Detecting AI-Generated Images via Distributional Deviations from Real Images
Yakun Niu , Yingjian Chen , Lei Zhang
Published on arXiv
2601.03586
Output Integrity Attack
OWASP ML Top 10 — ML09
Key Finding
MPFT+TAM achieves 98.2% and 94.6% average accuracy on GenImage and UniversalFakeDetect respectively, significantly outperforming frozen CLIP-based baselines while generalizing to unseen generative models.
MPFT (Masking-based Pre-trained model Fine-Tuning) with TAM (Texture-Aware Masking)

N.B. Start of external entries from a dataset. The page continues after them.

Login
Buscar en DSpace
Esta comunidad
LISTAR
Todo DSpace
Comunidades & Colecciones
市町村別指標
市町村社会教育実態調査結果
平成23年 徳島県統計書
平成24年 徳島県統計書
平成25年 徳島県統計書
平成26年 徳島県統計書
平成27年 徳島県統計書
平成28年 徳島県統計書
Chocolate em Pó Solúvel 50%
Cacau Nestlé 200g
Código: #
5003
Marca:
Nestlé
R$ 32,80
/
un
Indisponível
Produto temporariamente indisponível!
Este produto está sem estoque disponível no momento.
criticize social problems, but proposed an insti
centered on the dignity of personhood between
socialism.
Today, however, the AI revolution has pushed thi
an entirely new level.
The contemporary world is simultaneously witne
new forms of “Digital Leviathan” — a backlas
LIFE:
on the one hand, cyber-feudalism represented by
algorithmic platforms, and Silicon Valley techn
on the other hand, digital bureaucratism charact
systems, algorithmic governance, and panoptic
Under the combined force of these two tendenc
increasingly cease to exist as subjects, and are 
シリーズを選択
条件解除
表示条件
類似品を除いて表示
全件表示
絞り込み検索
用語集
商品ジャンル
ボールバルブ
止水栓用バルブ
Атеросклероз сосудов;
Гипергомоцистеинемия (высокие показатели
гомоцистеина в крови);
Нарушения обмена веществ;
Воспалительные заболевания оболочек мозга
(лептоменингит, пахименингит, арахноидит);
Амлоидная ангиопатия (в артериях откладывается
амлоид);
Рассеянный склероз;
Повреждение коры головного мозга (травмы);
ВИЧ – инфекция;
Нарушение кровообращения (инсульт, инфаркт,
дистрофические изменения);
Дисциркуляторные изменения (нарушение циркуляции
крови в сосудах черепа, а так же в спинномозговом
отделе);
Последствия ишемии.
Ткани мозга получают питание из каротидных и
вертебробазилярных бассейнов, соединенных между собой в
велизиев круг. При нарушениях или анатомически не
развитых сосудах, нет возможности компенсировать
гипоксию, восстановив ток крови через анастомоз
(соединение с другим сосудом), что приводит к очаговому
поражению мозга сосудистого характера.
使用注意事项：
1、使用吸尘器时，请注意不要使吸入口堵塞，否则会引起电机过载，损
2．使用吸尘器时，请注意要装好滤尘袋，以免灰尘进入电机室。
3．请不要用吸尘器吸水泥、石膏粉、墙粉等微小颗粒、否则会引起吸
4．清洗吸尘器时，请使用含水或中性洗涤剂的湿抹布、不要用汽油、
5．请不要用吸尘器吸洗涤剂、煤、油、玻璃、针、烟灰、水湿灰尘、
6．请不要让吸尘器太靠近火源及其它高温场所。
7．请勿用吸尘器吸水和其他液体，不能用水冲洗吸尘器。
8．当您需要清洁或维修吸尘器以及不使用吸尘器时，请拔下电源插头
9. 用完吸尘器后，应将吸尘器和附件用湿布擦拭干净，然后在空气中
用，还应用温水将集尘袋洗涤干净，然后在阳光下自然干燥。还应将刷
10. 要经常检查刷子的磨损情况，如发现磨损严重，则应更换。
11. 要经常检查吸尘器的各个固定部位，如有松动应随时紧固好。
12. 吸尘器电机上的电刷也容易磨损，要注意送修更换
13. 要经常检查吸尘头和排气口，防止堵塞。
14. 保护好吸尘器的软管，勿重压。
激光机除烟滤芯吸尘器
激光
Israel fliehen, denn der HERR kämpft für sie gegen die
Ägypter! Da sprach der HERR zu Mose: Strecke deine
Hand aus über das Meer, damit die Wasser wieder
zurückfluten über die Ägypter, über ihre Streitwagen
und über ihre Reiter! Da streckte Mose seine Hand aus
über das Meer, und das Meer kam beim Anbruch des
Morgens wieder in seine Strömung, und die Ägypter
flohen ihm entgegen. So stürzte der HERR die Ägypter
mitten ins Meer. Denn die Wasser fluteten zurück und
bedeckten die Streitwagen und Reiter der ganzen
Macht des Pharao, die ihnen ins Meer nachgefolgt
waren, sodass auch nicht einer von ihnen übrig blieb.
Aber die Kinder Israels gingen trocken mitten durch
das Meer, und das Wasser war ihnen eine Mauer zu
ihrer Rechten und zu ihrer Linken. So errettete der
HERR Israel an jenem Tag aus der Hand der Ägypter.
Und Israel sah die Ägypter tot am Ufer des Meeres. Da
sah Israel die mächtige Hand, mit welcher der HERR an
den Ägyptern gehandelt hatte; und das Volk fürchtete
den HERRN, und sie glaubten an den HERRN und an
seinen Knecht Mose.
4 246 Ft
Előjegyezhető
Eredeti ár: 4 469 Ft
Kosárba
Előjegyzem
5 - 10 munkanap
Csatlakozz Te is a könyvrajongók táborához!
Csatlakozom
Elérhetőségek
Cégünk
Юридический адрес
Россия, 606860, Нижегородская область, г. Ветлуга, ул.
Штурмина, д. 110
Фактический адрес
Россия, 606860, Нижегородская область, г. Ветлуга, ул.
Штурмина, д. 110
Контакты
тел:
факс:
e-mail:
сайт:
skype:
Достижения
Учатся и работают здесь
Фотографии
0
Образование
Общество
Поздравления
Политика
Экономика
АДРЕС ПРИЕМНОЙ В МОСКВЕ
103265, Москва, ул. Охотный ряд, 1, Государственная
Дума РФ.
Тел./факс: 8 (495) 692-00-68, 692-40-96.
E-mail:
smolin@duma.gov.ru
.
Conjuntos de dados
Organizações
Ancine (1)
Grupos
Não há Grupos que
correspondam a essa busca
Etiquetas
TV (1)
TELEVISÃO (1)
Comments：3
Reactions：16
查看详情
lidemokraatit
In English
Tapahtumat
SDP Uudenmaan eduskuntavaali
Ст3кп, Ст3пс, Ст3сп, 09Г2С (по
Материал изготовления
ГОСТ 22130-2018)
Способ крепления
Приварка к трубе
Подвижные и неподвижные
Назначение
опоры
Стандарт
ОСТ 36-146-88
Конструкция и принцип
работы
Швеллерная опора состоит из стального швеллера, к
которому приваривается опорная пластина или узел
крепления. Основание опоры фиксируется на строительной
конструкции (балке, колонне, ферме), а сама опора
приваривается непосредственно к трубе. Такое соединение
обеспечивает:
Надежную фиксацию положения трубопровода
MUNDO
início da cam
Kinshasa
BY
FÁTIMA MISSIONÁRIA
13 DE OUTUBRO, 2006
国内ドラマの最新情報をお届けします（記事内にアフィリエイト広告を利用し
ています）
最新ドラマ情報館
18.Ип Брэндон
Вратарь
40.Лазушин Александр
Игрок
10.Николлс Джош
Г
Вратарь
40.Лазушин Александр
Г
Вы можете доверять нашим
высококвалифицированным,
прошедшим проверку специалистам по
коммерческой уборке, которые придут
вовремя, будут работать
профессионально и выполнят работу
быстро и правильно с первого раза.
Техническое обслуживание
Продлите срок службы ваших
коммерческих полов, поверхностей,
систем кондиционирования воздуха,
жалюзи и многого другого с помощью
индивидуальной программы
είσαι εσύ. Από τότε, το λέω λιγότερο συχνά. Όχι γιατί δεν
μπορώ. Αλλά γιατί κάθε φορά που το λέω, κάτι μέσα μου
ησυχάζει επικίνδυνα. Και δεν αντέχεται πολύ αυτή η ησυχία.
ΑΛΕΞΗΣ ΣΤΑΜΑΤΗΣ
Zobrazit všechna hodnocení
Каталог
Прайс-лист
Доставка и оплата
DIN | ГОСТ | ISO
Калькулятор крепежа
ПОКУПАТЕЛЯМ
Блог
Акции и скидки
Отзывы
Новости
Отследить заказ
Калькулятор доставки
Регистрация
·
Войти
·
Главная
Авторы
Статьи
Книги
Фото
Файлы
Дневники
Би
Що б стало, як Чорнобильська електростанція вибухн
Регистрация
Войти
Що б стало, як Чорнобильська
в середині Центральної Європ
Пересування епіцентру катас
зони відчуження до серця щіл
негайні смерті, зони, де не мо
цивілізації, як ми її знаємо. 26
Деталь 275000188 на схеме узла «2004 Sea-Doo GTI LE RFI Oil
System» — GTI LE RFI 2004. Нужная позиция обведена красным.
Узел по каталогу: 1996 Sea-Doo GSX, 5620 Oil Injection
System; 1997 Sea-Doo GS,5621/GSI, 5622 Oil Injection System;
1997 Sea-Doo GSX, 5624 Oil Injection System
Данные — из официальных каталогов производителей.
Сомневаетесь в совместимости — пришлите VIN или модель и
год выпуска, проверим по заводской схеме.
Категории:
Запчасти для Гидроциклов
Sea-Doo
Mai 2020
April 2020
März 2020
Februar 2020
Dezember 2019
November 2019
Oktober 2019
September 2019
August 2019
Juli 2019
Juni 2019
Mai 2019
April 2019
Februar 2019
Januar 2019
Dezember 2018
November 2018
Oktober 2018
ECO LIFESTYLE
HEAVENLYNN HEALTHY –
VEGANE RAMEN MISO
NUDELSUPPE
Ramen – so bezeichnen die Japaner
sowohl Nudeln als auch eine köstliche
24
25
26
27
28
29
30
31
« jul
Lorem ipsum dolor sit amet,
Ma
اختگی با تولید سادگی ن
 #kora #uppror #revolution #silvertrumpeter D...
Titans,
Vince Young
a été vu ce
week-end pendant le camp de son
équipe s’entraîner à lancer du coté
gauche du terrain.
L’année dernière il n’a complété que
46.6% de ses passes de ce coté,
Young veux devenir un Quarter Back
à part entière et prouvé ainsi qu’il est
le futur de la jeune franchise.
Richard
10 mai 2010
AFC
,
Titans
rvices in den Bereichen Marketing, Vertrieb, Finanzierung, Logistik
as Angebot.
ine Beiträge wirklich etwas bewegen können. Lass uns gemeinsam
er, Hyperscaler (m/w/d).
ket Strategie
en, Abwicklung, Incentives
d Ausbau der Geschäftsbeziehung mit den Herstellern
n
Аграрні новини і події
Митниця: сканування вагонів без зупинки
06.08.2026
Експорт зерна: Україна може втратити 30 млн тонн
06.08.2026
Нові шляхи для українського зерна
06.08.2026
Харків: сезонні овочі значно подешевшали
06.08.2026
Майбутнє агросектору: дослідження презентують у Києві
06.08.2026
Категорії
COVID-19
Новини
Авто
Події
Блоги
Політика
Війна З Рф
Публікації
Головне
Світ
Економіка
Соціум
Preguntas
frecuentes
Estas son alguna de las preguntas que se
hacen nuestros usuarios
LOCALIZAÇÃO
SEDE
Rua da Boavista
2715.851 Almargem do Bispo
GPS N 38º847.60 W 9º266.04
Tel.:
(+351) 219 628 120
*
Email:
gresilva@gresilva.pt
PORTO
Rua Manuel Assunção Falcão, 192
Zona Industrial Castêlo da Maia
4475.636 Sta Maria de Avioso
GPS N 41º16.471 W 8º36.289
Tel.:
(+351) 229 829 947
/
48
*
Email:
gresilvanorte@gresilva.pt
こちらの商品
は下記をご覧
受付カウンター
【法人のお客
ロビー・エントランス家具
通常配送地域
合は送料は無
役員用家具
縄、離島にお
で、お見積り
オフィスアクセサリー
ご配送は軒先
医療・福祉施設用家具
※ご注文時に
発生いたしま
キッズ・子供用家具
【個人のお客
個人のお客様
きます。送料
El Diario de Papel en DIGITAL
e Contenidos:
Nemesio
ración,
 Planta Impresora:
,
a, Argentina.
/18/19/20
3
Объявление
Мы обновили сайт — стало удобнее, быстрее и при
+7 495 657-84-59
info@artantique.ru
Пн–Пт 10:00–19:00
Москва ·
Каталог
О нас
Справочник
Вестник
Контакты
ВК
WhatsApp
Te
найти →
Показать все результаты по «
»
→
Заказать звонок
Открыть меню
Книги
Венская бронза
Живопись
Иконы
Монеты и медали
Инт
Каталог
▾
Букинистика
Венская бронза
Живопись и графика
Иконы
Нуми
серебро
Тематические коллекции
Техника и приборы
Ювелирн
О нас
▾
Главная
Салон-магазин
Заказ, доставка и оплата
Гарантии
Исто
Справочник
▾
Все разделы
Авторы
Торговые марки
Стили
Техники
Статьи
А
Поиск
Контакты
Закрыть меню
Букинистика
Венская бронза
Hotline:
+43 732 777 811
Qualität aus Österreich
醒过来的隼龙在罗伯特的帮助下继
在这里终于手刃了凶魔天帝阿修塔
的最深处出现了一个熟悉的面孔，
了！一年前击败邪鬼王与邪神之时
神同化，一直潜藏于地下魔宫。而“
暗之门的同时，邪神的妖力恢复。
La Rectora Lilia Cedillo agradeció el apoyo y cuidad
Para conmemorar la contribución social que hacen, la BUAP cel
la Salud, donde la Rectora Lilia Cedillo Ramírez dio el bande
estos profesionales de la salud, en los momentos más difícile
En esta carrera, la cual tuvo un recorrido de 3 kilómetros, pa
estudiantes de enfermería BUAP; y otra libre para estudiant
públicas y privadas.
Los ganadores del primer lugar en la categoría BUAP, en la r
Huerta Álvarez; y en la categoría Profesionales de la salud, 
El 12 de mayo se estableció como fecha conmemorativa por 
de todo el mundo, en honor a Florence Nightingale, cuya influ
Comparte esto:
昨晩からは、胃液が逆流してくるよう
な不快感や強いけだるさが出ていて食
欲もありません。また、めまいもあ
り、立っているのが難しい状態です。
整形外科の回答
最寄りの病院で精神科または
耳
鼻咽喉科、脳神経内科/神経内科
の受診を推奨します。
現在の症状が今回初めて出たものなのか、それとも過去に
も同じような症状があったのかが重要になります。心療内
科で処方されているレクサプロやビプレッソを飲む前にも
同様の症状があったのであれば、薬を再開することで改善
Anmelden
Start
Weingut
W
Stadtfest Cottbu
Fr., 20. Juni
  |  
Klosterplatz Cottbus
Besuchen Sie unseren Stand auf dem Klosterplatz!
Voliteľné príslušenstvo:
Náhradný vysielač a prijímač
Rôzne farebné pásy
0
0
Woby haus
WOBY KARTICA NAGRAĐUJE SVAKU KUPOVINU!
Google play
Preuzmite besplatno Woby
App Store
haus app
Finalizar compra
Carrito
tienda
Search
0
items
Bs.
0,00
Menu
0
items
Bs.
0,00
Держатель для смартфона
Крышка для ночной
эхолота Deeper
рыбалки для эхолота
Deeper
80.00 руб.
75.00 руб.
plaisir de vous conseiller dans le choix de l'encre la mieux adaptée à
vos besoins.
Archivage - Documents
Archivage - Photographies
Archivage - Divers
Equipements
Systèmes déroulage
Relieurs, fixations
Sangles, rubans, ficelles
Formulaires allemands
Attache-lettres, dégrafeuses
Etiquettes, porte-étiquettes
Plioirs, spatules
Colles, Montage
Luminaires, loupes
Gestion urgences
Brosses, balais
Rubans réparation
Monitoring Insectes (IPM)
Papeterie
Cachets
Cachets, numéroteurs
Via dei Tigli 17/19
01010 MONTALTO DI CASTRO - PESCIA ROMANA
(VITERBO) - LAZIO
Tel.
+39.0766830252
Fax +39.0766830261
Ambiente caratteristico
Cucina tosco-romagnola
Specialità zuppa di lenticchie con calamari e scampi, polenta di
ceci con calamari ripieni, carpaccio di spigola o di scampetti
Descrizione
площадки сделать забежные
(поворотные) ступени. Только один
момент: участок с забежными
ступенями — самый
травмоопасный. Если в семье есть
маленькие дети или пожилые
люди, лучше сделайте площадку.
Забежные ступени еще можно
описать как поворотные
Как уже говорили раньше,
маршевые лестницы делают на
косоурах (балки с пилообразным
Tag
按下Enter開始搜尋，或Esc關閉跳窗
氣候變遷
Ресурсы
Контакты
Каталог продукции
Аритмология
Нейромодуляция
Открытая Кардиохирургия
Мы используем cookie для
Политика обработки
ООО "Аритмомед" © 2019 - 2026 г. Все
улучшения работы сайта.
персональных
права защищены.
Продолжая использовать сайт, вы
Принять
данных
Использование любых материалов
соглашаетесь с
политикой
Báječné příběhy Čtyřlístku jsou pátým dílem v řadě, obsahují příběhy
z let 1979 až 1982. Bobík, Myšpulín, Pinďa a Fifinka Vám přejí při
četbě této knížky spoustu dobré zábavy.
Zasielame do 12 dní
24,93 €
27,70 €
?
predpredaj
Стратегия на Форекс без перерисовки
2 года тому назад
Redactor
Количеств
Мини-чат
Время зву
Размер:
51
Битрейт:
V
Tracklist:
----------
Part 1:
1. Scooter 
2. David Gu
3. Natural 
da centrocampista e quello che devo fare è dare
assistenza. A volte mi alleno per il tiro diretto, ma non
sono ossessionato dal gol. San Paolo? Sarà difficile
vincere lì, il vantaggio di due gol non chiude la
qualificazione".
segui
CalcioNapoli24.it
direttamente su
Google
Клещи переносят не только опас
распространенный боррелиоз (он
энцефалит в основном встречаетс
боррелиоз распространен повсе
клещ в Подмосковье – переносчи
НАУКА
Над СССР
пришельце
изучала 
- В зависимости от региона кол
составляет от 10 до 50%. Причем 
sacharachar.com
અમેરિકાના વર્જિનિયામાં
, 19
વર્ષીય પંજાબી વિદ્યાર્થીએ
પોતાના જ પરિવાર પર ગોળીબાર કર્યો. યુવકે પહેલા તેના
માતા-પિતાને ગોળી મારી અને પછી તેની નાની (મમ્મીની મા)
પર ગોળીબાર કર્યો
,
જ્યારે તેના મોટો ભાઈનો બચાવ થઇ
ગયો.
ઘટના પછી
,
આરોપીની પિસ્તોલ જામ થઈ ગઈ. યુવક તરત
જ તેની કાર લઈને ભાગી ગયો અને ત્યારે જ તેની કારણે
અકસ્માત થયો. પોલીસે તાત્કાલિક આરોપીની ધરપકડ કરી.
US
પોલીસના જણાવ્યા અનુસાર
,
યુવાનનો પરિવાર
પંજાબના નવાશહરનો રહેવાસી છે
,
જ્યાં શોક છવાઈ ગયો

Novel technique introduced
The rapid advancement of generative models has significantly enhanced the quality of AI-generated images, raising concerns about misinformation and the erosion of public trust. Detecting AI-generated images has thus become a critical challenge, particularly in terms of generalizing to unseen generative models. Existing methods using frozen pre-trained CLIP models show promise in generalization but treat the image encoder as a basic feature extractor, failing to fully exploit its potential. In this paper, we perform an in-depth analysis of the frozen CLIP image encoder (CLIP-ViT), revealing that it effectively clusters real images in a high-level, abstract feature space. However, it does not truly possess the ability to distinguish between real and AI-generated images. Based on this analysis, we propose a Masking-based Pre-trained model Fine-Tuning (MPFT) strategy, which introduces a Texture-Aware Masking (TAM) mechanism to mask textured areas containing generative model-specific patterns during fine-tuning. This approach compels CLIP-ViT to attend to the "distributional deviations"from authentic images for AI-generated image detection, thereby achieving enhanced generalization performance. Extensive experiments on the GenImage and UniversalFakeDetect datasets demonstrate that our method, fine-tuned with only a minimal number of images, significantly outperforms existing approaches, achieving up to 98.2% and 94.6% average accuracy on the two datasets, respectively.
Key Contributions
- Analysis showing frozen CLIP-ViT clusters real images well but cannot intrinsically distinguish real from AI-generated images without fine-tuning
- MPFT strategy with Texture-Aware Masking (TAM) that masks generative-model-specific textured regions during fine-tuning to force CLIP-ViT to learn distributional deviations from real images
- Achieves 98.2% and 94.6% average accuracy on GenImage and UniversalFakeDetect benchmarks with minimal fine-tuning images, outperforming prior state-of-the-art
🛡️ Threat Analysis
Paper proposes a novel AI-generated image detection method — detecting synthetic content provenance and authenticity is core ML09 (output integrity / AI-generated content detection). The MPFT+TAM strategy is a new forensic technique for distinguishing real from generative-model-produced images across unseen generators.